The Maryland Professional Baseball Players' Association and its "Tops In Sport" dinner has attempted to serve a palatable change of pace that the public can look forward to enjoying, not merely enduring.
There is a difference.
The sponsoring organization's roster numbers 174 former players at the major- and minor-league levels, from the 1930s to the present. If they ever played professionally, be it in Mooresville or Muskogee, Cincinnati or Chicago, they are eligible for membership. Each winter they assemble for this annual oratorical presentation and distribution of awards.

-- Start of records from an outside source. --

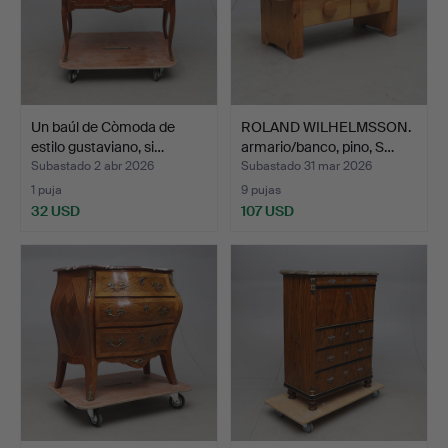
Un baúl de Còmoda de
ROLAND WILHELMSSON.
estilo gustaviano, si…
armario/banco, pino, S…
Subastado 2 abr 2026
Subastado 31 mar 2026
1 puja
9 pujas
32 USD
107 USD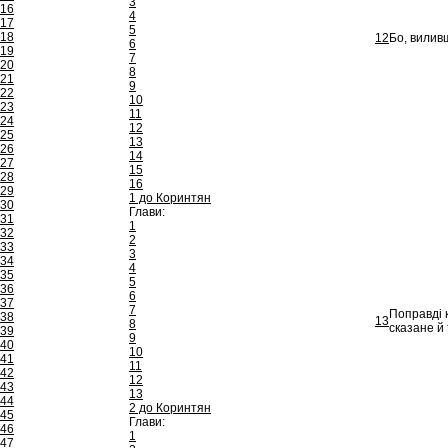
3
16
4
17
5
18
12
Бо, вилив
6
19
7
20
8
21
9
22
10
23
11
24
12
25
13
26
14
27
15
28
16
29
1 до Коринтян
30
Глави:
31
1
32
2
33
3
34
4
35
5
36
6
37
7
Поправді к
38
13
8
сказане й
39
9
40
10
41
11
42
12
43
13
44
2 до Коринтян
45
Глави:
46
1
47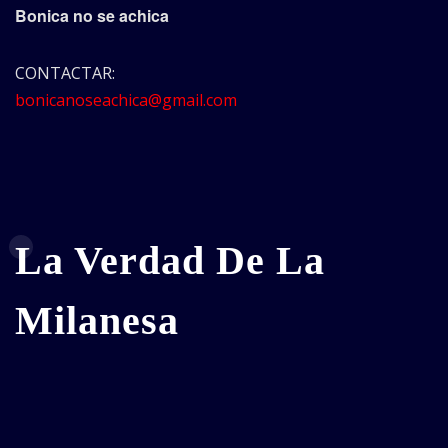
Bonica no se achica
CONTACTAR:
bonicanoseachica@gmail.com
La Verdad De La
Milanesa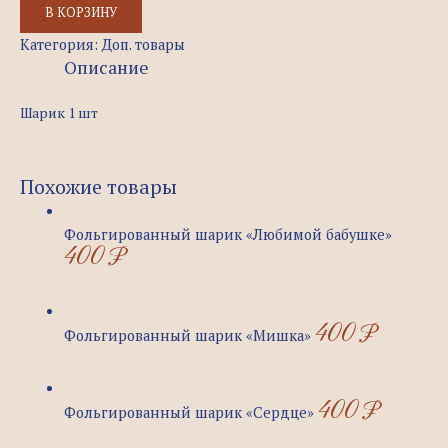
В КОРЗИНУ
Категория:
Доп. товары
Описание
Шарик 1 шт
Похожие товары
Фольгированный шарик «Любимой бабушке»
400
₽
400
₽
Фольгированный шарик «Мишка»
400
₽
Фольгированный шарик «Сердце»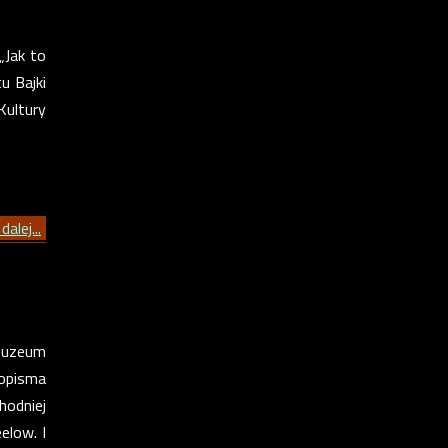
„Jak to
u Bajki
Kultury
dalej...
Muzeum
sopisma
hodniej
elow. I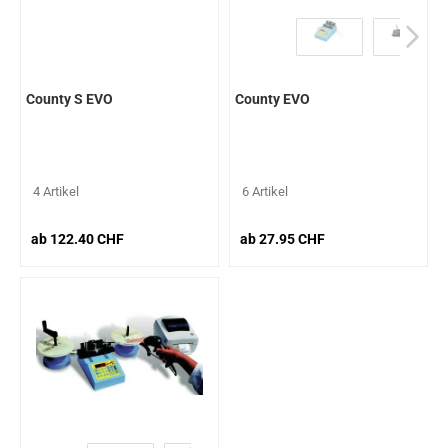
County S EVO
County EVO
4 Artikel
6 Artikel
ab 122.40 CHF
ab 27.95 CHF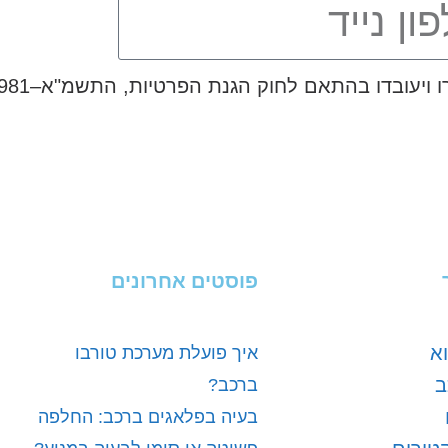
פוסטים אחרונים
א
איך פועלת מערכת טורבו
ב
ברכב?
בעיה בפלאגים ברכב: החלפה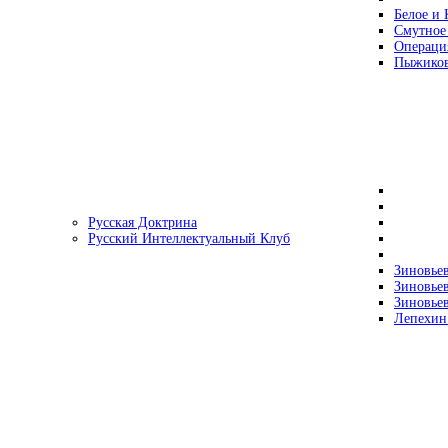
Белое и 
Смутное
Операци
Пыжиков
Русская Доктрина
Русский Интеллектуальный Клуб
Зиновьев
Зиновьев
Зиновьев
Лепехин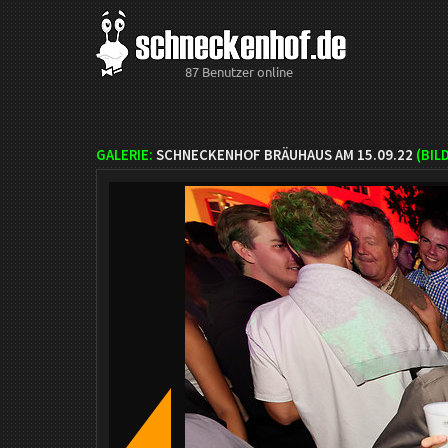
87 Benutzer online
GALERIE:
SCHNECKENHOF BRÄUHAUS AM 15.09.22
(BIL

Come Jan. 14 at the Towson Center, close to 2,000 enthusiasts will buy tickets priced at $45 for what directors Frank Sliwka and John Rommel, plus president Jerry Bark, believe will be another memorable celebration that gives baseball, even in the middle of winter, an identity no other sport can challenge.
You won't need a scorecard to tell the lineup. The introductions will be handled by two eloquent and time-conscious masters-of-ceremonies, Vincent Bagli and Scott Garceau. They know how to make a program move, not drag, by the pace and the order they maintain.
"Sometimes you can establish a definite theme for a banquet," said Sliwka. "Other times you just get as many baseball personalities as possible and blend it together. Next week, we'll be honoring three off-the-field men that have made vital contributions to Baltimore baseball. I'm talking about Jerry Hoffberger, a former great Orioles owner, and the present owner, Peter Angelos, along with Gov. William Donald Schaefer."
Other honorees include Fernando Valenzuela, Chris Hoiles, Rick Sutcliffe, Tommy Lasorda, Juan Gonzalez, winner of the Babe Ruth Crown (for the second time); Eddie Robinson, a founder of the association; Tony Perez, recipient of the retroactive Babe Ruth Crown; and Tommy Byrne, who will receive the newly established "Achievement After Baseball" award.
The Maryland Stars of the Future category, which in the past has provided distinction for a myriad of later major-leaguers, such as Dave Boswell, Tom Phoebus, Ron Swoboda, Jim Spencer and Phil Linz, this time will have co-winners -- Brian Bark, owned by the Atlanta Braves, and Steve Mabry, a St. Louis Cardinals' prospect.
Bernie Walter, who has been saluted before, will be back to accept another distinguished achievement, the national high school coach of the year citation. One of his former players, Steve Gillis, from Arundel High, who attends the University of North Carolina at Greensboro, was picked as Maryland's outstanding high school player and he, too, will be on the dais.
The head table also includes such recognizable baseball figures as Roland Hemond, Johnny Oates, Jeff Nelson, Rex Barney, Lois Mayoral, Ron Rizzi, Ron Hansen, the Rt. Rev. Monsignor Martin Schwallenberg, the chaplain; and a sportswriter, Charles "Chuck" McGeehan.
Two leading contributors to the baseball community -- Bob Footlick, president of Bond Distributors, and Steve Burch, general manager of Comcast -- also will be introduced.
"One of the great moments in our banquet's history was having Mickey Mantle talk about Roger Maris, and Tommy Lasorda, in a later year, being so highly entertaining," said Sliwka. "But let's not forget last year when Dick Hall, one of our own members, who is bilingual, interpreted for Juan Gonzalez. We sincerely hope Dick will do that again."
Is it impossible to get tickets?
"Not at all," Sliwka answered. "I'm glad you asked. I want to dispel talk that we are sold out. You can still make arrangements by calling either John Rommel at 321-5772 or me at 252-3552. We expect the audience will reach around 2,000, but even that's not capacity.
"Unfortunately, the autograph situation has gotten out of control, the way some fans hassle the players at the banquet.
"This year we are taking steps to control what has become a problem all over the country. Players come here as our guests and we don't want them subjected to anything that makes them uncomfortable."
The plans, as outlined by Sliwka, Rommel and Bark, sound as if they'll fit into a presentation that will afford an evening of Baltimore baseball entertainment that is now entering its fifth decade of uninterrupted longevity. Some years are better than others, true, but no one yet has asked for a refund.